### Requirement
The entries are to be written out again with no differences.

[Document understanding data]
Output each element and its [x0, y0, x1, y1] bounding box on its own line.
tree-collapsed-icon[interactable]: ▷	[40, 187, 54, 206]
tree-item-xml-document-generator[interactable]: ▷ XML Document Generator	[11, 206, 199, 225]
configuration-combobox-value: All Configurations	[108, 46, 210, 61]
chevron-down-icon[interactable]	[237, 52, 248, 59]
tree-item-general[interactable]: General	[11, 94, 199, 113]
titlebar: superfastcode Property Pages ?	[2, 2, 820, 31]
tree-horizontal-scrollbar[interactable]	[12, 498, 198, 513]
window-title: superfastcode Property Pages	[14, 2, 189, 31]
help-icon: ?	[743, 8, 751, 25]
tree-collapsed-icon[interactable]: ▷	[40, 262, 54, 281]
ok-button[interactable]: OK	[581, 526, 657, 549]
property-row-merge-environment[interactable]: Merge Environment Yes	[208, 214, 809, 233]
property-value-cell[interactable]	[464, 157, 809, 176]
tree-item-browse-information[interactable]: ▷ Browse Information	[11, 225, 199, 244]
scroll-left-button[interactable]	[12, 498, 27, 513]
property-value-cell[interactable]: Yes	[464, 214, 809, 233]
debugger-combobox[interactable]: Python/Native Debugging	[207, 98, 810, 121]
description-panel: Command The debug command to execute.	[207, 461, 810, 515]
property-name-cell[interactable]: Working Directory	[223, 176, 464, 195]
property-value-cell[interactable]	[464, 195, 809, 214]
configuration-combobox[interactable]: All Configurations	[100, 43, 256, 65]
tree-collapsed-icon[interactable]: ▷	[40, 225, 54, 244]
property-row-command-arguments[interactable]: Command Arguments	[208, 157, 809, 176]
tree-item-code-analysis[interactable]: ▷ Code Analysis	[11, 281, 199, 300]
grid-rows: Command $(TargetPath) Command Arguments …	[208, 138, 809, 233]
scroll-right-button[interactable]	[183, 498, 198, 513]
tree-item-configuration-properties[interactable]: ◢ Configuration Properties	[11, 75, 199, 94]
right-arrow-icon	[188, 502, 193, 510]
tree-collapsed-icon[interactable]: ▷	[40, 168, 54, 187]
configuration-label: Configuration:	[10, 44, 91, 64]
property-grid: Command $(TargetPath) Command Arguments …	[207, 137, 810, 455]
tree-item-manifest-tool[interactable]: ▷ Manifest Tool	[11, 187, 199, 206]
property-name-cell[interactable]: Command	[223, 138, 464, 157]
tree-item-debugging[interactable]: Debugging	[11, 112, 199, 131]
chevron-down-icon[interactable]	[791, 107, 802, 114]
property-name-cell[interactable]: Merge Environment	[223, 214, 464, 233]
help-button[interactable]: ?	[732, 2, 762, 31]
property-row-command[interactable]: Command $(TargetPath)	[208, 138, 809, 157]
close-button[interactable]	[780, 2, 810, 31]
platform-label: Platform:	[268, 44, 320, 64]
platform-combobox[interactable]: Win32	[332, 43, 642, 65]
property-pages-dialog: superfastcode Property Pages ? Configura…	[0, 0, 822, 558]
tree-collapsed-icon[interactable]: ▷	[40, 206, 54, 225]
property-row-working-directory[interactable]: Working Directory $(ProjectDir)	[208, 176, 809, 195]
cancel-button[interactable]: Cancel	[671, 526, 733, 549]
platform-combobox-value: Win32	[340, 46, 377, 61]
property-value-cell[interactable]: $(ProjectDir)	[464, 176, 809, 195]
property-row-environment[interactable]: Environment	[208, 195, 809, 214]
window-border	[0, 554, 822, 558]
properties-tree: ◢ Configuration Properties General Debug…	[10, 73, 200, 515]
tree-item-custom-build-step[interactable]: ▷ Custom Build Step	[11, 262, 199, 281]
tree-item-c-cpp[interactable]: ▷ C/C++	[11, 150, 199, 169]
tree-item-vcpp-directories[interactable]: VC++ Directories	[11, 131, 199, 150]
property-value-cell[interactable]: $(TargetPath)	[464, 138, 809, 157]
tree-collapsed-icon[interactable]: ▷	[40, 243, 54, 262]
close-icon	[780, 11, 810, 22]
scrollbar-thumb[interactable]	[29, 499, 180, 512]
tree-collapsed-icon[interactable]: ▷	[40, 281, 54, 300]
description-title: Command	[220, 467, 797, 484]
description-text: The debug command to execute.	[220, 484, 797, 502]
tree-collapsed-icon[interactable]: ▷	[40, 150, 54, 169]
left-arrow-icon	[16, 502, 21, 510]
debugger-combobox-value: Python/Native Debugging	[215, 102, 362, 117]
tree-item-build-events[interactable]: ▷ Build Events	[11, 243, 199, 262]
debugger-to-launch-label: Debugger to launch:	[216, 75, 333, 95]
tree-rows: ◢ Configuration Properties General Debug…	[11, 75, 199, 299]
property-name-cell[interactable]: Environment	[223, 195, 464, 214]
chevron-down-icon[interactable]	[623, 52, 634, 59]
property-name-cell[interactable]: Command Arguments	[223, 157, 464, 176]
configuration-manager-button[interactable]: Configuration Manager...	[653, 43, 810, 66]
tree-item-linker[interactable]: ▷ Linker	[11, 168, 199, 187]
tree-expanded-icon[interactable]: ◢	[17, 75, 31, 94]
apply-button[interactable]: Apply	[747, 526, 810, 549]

### Expected answer
Output each element and its [x0, y0, x1, y1] bounding box on its own line.
tree-collapsed-icon[interactable]: ▷	[40, 187, 54, 206]
tree-item-xml-document-generator[interactable]: ▷ XML Document Generator	[11, 206, 199, 225]
configuration-combobox-value: All Configurations	[108, 46, 210, 61]
chevron-down-icon[interactable]	[237, 52, 248, 59]
tree-item-general[interactable]: General	[11, 94, 199, 113]
titlebar: superfastcode Property Pages ?	[2, 2, 820, 31]
tree-horizontal-scrollbar[interactable]	[12, 498, 198, 513]
window-title: superfastcode Property Pages	[14, 2, 189, 31]
help-icon: ?	[743, 8, 751, 25]
tree-collapsed-icon[interactable]: ▷	[40, 262, 54, 281]
ok-button[interactable]: OK	[581, 526, 657, 549]
property-row-merge-environment[interactable]: Merge Environment Yes	[208, 214, 809, 233]
property-value-cell[interactable]	[464, 157, 809, 176]
tree-item-browse-information[interactable]: ▷ Browse Information	[11, 225, 199, 244]
scroll-left-button[interactable]	[12, 498, 27, 513]
property-value-cell[interactable]: Yes	[464, 214, 809, 233]
debugger-combobox[interactable]: Python/Native Debugging	[207, 98, 810, 121]
description-panel: Command The debug command to execute.	[207, 461, 810, 515]
property-name-cell[interactable]: Working Directory	[223, 176, 464, 195]
property-value-cell[interactable]	[464, 195, 809, 214]
configuration-combobox[interactable]: All Configurations	[100, 43, 256, 65]
tree-collapsed-icon[interactable]: ▷	[40, 225, 54, 244]
property-row-command-arguments[interactable]: Command Arguments	[208, 157, 809, 176]
tree-item-code-analysis[interactable]: ▷ Code Analysis	[11, 281, 199, 300]
grid-rows: Command $(TargetPath) Command Arguments …	[208, 138, 809, 233]
scroll-right-button[interactable]	[183, 498, 198, 513]
tree-item-configuration-properties[interactable]: ◢ Configuration Properties	[11, 75, 199, 94]
right-arrow-icon	[188, 502, 193, 510]
tree-collapsed-icon[interactable]: ▷	[40, 168, 54, 187]
configuration-label: Configuration:	[10, 44, 91, 64]
property-grid: Command $(TargetPath) Command Arguments …	[207, 137, 810, 455]
tree-item-manifest-tool[interactable]: ▷ Manifest Tool	[11, 187, 199, 206]
property-name-cell[interactable]: Command	[223, 138, 464, 157]
tree-item-debugging[interactable]: Debugging	[11, 112, 199, 131]
chevron-down-icon[interactable]	[791, 107, 802, 114]
property-name-cell[interactable]: Merge Environment	[223, 214, 464, 233]
help-button[interactable]: ?	[732, 2, 762, 31]
property-row-command[interactable]: Command $(TargetPath)	[208, 138, 809, 157]
close-button[interactable]	[780, 2, 810, 31]
platform-label: Platform:	[268, 44, 320, 64]
platform-combobox[interactable]: Win32	[332, 43, 642, 65]
property-pages-dialog: superfastcode Property Pages ? Configura…	[0, 0, 822, 558]
tree-collapsed-icon[interactable]: ▷	[40, 206, 54, 225]
property-row-working-directory[interactable]: Working Directory $(ProjectDir)	[208, 176, 809, 195]
cancel-button[interactable]: Cancel	[671, 526, 733, 549]
platform-combobox-value: Win32	[340, 46, 377, 61]
property-value-cell[interactable]: $(ProjectDir)	[464, 176, 809, 195]
property-row-environment[interactable]: Environment	[208, 195, 809, 214]
window-border	[0, 554, 822, 558]
properties-tree: ◢ Configuration Properties General Debug…	[10, 73, 200, 515]
tree-item-custom-build-step[interactable]: ▷ Custom Build Step	[11, 262, 199, 281]
tree-item-c-cpp[interactable]: ▷ C/C++	[11, 150, 199, 169]
tree-item-vcpp-directories[interactable]: VC++ Directories	[11, 131, 199, 150]
property-value-cell[interactable]: $(TargetPath)	[464, 138, 809, 157]
tree-collapsed-icon[interactable]: ▷	[40, 243, 54, 262]
close-icon	[780, 11, 810, 22]
scrollbar-thumb[interactable]	[29, 499, 180, 512]
tree-collapsed-icon[interactable]: ▷	[40, 281, 54, 300]
description-title: Command	[220, 467, 797, 484]
description-text: The debug command to execute.	[220, 484, 797, 502]
tree-collapsed-icon[interactable]: ▷	[40, 150, 54, 169]
left-arrow-icon	[16, 502, 21, 510]
debugger-combobox-value: Python/Native Debugging	[215, 102, 362, 117]
tree-item-build-events[interactable]: ▷ Build Events	[11, 243, 199, 262]
debugger-to-launch-label: Debugger to launch:	[216, 75, 333, 95]
tree-rows: ◢ Configuration Properties General Debug…	[11, 75, 199, 299]
property-name-cell[interactable]: Environment	[223, 195, 464, 214]
chevron-down-icon[interactable]	[623, 52, 634, 59]
property-name-cell[interactable]: Command Arguments	[223, 157, 464, 176]
configuration-manager-button[interactable]: Configuration Manager...	[653, 43, 810, 66]
tree-item-linker[interactable]: ▷ Linker	[11, 168, 199, 187]
tree-expanded-icon[interactable]: ◢	[17, 75, 31, 94]
apply-button[interactable]: Apply	[747, 526, 810, 549]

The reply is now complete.